尭が華山に出かけた。ふもとの番人が言った。「これはこれは。どうかあなた様を祝わせて下さい。あなた様のお命が長いように、富んで多くの男の子に恵まれますように。」尭が言った。「やめよ。男子が多ければ心配事が増える。富めば面倒ごとが増える。長生きすれば恥が増える。」

番人「天は万人をこの世に生まれさせると、必ず職を授けます。男の子が多ければ仕事を与えればいいではありませんか。何の心配事があるでしょう。富んだら人々に配って分け合えさせれば、何の面倒ごとがあるでしょう。天下がまともなら、万物と共に繁栄を喜び、まともでないなら、人格を磨いて暇を楽しみ、千年に至るほど長く世の中と交わりを断ち、世を去って天上に昇り、あの白雲に乗って神のさとに行けば、何の恥があるでしょうか。」

尭が即位して七十年、九年間も続く洪水が起こり、コンに命じて治水させたが、九年の間効果がなかった。
試鯀治水図 欽定書経図説

尭は年老いて仕事がイヤになったところ、四方の総督が舜を推薦した。そこで天下の政事を取り行わせた。尭の子の丹朱は、親に似ない出来損ないだった。そこで舜を王として天に推薦した。尭が世を去り、舜が王位に即いた。

十八史略・訳注

華:=華山。陝西省にある名山。

封人:封は行き来を阻む土盛り、転じて関所。封人は関所の番人。

嘻:喜ばしいことを対象に沸き起こる感動詞。喜は「チュウ(ごちそう)+口」の会意文字で、おいしそうな食事を前にして喜ぶさま。嘻は「口+(音符)喜」で、ひひと声をたてて喜ぶこと。

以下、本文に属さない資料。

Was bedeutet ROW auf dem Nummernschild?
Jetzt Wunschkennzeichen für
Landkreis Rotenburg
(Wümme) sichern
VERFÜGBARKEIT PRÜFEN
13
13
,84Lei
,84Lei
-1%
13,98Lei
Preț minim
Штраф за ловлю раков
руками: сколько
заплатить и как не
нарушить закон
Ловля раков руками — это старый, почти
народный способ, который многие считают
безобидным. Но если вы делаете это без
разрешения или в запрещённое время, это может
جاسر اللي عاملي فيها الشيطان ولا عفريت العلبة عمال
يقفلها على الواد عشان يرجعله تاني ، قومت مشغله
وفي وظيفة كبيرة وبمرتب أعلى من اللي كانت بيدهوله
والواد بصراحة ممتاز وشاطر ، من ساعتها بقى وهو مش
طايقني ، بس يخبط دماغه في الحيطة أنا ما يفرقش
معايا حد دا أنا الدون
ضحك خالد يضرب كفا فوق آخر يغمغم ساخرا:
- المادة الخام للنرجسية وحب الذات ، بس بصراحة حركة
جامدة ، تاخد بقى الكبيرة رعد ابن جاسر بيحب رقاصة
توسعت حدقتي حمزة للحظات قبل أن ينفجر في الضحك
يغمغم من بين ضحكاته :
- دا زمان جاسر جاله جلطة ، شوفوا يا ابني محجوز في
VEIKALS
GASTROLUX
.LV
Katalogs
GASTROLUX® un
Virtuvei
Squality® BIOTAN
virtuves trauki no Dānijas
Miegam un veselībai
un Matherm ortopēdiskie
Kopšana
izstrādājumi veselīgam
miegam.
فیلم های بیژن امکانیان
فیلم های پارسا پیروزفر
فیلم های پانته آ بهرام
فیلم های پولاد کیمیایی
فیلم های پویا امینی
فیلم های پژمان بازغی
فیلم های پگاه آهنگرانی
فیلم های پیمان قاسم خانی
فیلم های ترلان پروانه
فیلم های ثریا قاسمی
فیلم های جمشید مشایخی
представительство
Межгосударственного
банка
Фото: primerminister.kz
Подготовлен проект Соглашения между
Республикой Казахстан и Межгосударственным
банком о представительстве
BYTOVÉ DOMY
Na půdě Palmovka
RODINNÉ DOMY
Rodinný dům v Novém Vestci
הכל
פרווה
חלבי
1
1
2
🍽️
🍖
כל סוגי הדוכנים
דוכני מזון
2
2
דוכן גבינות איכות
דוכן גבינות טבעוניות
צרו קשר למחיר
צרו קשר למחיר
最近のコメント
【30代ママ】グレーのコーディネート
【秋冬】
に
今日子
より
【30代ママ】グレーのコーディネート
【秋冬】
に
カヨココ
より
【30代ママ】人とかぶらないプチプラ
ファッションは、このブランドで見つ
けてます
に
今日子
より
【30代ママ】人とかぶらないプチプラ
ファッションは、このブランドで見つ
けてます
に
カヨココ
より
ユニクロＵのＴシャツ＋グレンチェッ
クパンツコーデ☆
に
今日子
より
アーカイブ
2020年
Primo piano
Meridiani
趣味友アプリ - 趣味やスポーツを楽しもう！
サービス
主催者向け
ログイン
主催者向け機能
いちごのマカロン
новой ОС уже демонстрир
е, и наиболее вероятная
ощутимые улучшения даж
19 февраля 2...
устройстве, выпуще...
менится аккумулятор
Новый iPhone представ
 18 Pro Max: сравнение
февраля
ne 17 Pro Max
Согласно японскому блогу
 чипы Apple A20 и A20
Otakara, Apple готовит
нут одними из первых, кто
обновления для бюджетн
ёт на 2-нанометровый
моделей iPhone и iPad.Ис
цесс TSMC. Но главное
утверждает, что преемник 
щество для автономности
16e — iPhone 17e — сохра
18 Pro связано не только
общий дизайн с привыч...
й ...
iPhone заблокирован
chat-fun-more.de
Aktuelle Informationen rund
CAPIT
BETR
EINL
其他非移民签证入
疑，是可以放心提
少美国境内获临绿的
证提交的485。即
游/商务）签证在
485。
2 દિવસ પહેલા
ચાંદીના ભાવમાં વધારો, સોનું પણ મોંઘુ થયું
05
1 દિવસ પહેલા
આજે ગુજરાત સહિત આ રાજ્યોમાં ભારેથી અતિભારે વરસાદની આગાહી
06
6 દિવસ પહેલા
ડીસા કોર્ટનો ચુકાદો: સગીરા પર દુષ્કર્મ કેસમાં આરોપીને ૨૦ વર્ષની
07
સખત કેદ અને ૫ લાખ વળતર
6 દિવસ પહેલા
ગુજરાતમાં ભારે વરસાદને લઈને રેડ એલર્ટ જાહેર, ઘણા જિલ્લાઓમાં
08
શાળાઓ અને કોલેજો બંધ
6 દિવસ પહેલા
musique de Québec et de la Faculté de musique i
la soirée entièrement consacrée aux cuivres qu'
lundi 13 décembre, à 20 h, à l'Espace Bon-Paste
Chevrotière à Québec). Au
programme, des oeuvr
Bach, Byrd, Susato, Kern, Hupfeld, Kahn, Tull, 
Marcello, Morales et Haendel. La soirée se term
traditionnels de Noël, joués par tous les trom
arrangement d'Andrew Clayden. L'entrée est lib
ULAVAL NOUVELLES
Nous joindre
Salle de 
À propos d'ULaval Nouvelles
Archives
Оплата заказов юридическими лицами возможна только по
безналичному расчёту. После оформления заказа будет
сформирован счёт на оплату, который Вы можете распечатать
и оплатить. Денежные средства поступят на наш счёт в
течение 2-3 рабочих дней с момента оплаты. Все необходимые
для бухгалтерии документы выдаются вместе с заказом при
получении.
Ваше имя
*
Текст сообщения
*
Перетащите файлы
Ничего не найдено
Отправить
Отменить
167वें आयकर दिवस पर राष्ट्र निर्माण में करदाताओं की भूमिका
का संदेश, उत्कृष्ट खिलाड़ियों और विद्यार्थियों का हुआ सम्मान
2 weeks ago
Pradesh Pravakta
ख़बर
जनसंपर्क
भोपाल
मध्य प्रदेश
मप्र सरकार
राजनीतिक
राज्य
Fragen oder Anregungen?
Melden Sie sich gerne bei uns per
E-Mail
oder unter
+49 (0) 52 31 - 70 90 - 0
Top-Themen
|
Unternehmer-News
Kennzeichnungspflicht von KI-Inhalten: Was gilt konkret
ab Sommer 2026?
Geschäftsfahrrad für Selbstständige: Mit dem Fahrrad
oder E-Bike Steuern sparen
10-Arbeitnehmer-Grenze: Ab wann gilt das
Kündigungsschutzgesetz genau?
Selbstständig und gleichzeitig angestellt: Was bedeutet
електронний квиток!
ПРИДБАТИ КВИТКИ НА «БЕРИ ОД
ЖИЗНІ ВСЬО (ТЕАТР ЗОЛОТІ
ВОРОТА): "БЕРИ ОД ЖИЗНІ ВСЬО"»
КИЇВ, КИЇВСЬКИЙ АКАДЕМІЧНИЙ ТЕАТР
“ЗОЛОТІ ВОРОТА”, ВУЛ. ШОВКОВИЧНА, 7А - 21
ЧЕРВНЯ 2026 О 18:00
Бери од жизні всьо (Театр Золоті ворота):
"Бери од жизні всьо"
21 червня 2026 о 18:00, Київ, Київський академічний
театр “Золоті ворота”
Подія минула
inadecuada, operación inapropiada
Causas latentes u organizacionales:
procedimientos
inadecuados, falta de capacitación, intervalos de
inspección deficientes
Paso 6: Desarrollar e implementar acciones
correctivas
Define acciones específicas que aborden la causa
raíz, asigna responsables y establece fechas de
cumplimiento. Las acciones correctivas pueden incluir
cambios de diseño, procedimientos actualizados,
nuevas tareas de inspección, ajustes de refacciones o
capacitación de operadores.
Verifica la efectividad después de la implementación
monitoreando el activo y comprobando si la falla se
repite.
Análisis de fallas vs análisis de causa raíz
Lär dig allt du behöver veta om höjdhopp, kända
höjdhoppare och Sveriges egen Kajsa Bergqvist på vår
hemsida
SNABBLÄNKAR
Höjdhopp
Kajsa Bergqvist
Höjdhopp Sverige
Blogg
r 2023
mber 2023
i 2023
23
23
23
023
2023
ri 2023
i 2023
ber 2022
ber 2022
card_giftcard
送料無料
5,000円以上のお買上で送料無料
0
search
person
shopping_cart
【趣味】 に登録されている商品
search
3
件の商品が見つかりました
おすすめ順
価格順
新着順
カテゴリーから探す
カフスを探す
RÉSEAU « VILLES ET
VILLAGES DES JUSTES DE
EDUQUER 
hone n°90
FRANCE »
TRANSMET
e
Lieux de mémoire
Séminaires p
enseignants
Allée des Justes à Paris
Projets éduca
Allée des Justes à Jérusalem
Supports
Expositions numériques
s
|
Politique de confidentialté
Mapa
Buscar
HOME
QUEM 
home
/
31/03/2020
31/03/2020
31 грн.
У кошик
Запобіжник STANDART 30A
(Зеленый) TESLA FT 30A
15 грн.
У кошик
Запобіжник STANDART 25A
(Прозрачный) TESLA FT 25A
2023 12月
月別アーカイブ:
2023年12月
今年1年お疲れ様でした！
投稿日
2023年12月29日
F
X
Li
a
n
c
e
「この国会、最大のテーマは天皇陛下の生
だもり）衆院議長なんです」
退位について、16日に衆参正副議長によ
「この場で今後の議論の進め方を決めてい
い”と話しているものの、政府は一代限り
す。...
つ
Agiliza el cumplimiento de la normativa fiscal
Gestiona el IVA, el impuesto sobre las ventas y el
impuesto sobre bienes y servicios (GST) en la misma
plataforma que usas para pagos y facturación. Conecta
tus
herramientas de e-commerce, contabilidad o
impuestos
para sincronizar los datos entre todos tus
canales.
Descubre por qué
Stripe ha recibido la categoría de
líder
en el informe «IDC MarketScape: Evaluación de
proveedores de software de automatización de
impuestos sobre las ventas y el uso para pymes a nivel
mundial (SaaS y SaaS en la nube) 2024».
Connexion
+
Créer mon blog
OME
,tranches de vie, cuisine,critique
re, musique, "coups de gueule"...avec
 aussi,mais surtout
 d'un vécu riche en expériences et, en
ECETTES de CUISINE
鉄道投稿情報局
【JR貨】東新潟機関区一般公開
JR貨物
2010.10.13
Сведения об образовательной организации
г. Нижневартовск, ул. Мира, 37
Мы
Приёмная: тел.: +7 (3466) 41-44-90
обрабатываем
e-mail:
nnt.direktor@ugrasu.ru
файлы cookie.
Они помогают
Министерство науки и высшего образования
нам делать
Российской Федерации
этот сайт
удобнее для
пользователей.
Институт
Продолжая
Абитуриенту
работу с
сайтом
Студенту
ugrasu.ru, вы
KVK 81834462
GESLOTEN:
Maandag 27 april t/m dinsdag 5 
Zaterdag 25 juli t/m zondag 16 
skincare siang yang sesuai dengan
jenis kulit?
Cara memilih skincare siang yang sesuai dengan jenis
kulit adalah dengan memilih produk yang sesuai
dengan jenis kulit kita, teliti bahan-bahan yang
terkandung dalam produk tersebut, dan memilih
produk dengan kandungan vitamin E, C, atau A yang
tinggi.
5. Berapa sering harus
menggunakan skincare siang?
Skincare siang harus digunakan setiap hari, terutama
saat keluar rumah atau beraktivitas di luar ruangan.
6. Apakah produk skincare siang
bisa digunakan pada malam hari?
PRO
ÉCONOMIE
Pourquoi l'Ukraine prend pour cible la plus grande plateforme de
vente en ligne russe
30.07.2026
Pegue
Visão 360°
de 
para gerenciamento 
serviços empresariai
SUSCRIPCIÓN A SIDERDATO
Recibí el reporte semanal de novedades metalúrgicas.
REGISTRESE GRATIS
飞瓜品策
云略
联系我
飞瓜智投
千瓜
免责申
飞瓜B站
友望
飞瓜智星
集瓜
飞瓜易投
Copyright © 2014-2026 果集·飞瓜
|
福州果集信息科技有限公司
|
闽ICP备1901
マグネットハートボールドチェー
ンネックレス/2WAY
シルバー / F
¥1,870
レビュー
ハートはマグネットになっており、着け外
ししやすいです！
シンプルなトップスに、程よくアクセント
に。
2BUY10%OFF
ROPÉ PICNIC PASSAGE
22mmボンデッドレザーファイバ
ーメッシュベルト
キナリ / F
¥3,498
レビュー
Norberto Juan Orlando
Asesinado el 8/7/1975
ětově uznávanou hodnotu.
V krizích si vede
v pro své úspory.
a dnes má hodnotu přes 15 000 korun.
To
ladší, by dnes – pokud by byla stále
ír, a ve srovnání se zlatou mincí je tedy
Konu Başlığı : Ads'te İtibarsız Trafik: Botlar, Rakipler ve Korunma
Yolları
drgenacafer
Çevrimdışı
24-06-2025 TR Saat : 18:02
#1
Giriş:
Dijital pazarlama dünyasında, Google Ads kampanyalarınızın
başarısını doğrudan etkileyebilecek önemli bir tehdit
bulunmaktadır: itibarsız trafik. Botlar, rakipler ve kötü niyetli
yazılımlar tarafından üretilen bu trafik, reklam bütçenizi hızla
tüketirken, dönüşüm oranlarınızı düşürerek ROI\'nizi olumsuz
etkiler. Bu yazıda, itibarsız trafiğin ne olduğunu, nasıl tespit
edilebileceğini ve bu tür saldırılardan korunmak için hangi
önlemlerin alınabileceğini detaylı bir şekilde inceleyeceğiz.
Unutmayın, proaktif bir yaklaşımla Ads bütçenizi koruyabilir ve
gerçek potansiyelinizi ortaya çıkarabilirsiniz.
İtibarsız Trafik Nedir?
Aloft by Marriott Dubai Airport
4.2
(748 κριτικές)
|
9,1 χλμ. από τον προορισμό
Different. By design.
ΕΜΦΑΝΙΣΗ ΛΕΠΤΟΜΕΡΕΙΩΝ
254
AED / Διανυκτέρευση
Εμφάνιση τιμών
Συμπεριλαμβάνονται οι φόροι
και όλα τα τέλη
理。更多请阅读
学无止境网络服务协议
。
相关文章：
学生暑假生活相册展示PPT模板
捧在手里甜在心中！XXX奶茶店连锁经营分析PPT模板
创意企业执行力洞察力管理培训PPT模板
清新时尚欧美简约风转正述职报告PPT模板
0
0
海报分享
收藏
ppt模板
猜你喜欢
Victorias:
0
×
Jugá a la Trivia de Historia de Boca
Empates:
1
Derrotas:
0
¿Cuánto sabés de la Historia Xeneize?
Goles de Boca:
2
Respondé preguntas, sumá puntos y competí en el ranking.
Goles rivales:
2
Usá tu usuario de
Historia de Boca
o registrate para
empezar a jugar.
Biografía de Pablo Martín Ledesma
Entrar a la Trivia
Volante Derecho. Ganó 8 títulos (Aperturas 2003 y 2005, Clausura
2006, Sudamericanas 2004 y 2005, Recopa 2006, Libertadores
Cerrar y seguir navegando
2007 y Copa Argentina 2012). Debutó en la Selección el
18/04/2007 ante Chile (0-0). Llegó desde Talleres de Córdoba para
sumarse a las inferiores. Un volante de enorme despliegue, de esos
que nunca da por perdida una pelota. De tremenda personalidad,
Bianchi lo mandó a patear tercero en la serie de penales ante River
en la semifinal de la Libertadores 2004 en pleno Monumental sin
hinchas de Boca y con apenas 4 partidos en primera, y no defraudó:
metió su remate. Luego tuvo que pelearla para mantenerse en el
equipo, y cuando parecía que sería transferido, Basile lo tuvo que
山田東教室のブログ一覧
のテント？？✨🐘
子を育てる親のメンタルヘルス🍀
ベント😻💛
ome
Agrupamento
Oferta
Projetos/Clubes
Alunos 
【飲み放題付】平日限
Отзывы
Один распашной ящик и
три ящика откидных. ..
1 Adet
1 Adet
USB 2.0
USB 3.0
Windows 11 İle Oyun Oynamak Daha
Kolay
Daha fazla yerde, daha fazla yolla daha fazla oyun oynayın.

聖人:原義は耳も口も達者な万能の人だが、後世になるとキリスト教の聖人に近くなり、最も高い人徳を身につけ、知恵のすぐれた人を意味した。

何懼之有:「何有懼」の倒置で、懼を強調した言い方。

帝鄕:ここでの帝は、天帝=天の主宰神を指す。

四嶽:四方に配置された地方長官。臣下の一人という説もある。
四岳挙舜図 欽定書経図説

不肖:”似ていない”ことだが、親や聖人に似ていないという事で、”出来損ない”を意味する。